BEGIN
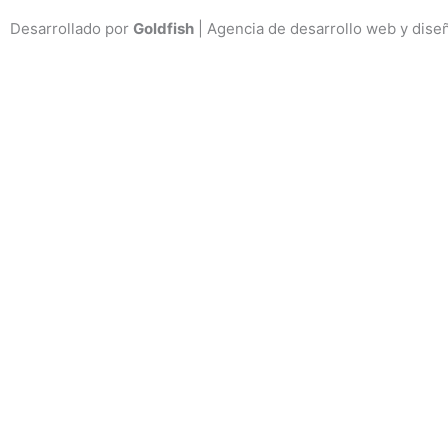
Desarrollado por
Goldfish
| Agencia de desarrollo web y dise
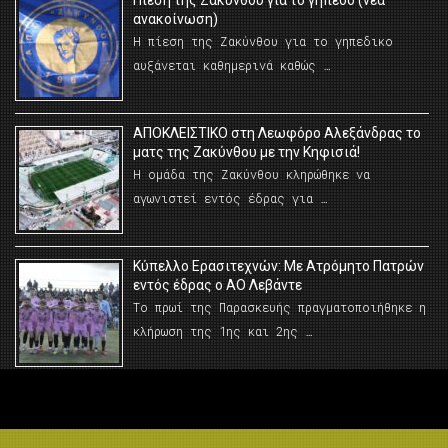
Πίεση της Ζακύνθου για το γήπεδο (νέα
ανακοίνωση)
Η πίεση της Ζακύνθου για το γηπεδικο
αυξάνεται καθημερινά καθώς …
AΠΟΚΛΕΙΣΤΙΚΟ στη Λεωφόρο Αλεξάνδρας το
ματς της Ζακύνθου με την Κηφισιά!
Η ομάδα της Ζακύνθου κληρώθηκε να
αγωνιστεί εντός έδρας για …
Κύπελλο Ερασιτεχνών: Με Ατρόμητο Πατρών
εντός έδρας ο ΑΟ Λεβάντε
Το πρωί της Παρασκευής πραγματοποιήθηκε η
κλήρωση της 1ης και 2ης …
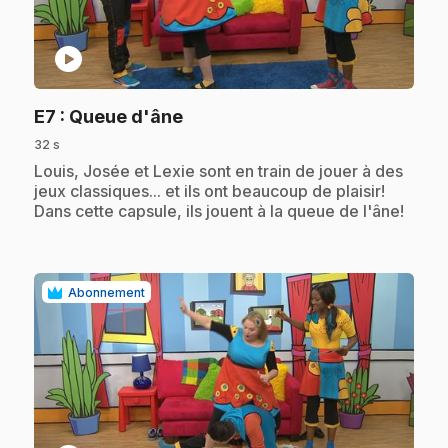
play_circle
.
E7
: Queue d'âne
32 s
.
Louis, Josée et Lexie sont en train de jouer à des
jeux classiques... et ils ont beaucoup de plaisir!
Dans cette capsule, ils jouent à la queue de l'âne!
Abonnement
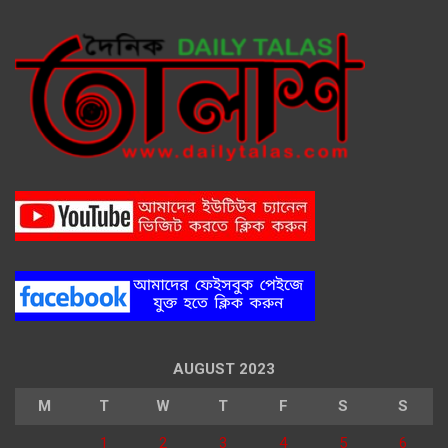
AUGUST 2023
M
T
W
T
F
S
S
1
2
3
4
5
6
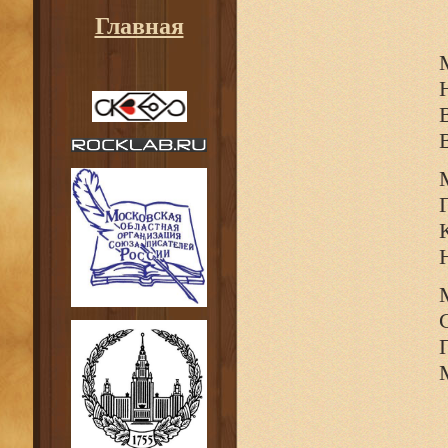
Главная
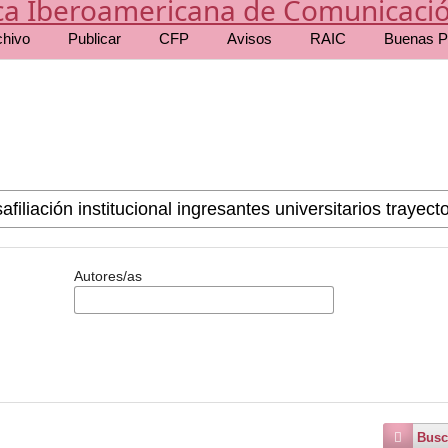
chivo
Publicar
CFP
Avisos
RAIC
Buenas P
Autores/as
Busc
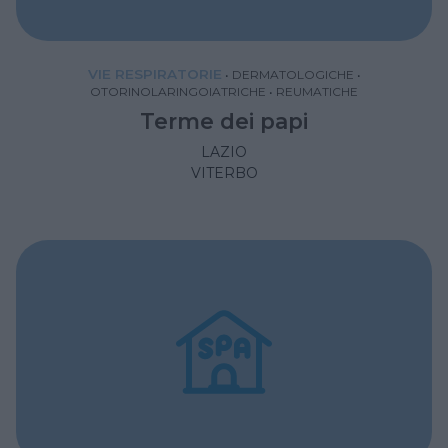
VIE RESPIRATORIE
•
DERMATOLOGICHE
•
OTORINOLARINGOIATRICHE
•
REUMATICHE
Terme dei papi
LAZIO
VITERBO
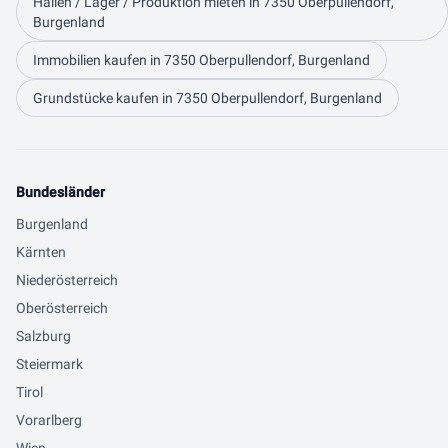
Hallen / Lager / Produktion mieten in 7350 Oberpullendorf,
Burgenland
Immobilien kaufen in 7350 Oberpullendorf, Burgenland
Grundstücke kaufen in 7350 Oberpullendorf, Burgenland
Bundesländer
Burgenland
Kärnten
Niederösterreich
Oberösterreich
Salzburg
Steiermark
Tirol
Vorarlberg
END
Task instructions: When you retype the records, keep every word exactly as written and exclude the pictures.

Solution below:
Desarrollado por
Goldfish
| Agencia de desarrollo web y dise
Πίεση της Ζακύνθου για το γήπεδο (νέα
ανακοίνωση)
Η πίεση της Ζακύνθου για το γηπεδικο
αυξάνεται καθημερινά καθώς …
AΠΟΚΛΕΙΣΤΙΚΟ στη Λεωφόρο Αλεξάνδρας το
ματς της Ζακύνθου με την Κηφισιά!
Η ομάδα της Ζακύνθου κληρώθηκε να
αγωνιστεί εντός έδρας για …
Κύπελλο Ερασιτεχνών: Με Ατρόμητο Πατρών
εντός έδρας ο ΑΟ Λεβάντε
Το πρωί της Παρασκευής πραγματοποιήθηκε η
κλήρωση της 1ης και 2ης …
play_circle
.
E7
: Queue d'âne
32 s
.
Louis, Josée et Lexie sont en train de jouer à des
jeux classiques... et ils ont beaucoup de plaisir!
Dans cette capsule, ils jouent à la queue de l'âne!
Abonnement
AUGUST 2023
M
T
W
T
F
S
S
1
2
3
4
5
6
Главная
chivo
Publicar
CFP
Avisos
RAIC
Buenas P
Autores/as
Busc
VIE RESPIRATORIE
•
DERMATOLOGICHE
•
OTORINOLARINGOIATRICHE
•
REUMATICHE
Terme dei papi
LAZIO
VITERBO
Hallen / Lager / Produktion mieten in 7350 Oberpullendorf,
Burgenland
Immobilien kaufen in 7350 Oberpullendorf, Burgenland
Grundstücke kaufen in 7350 Oberpullendorf, Burgenland
Bundesländer
Burgenland
Kärnten
Niederösterreich
Oberösterreich
Salzburg
Steiermark
Tirol
Vorarlberg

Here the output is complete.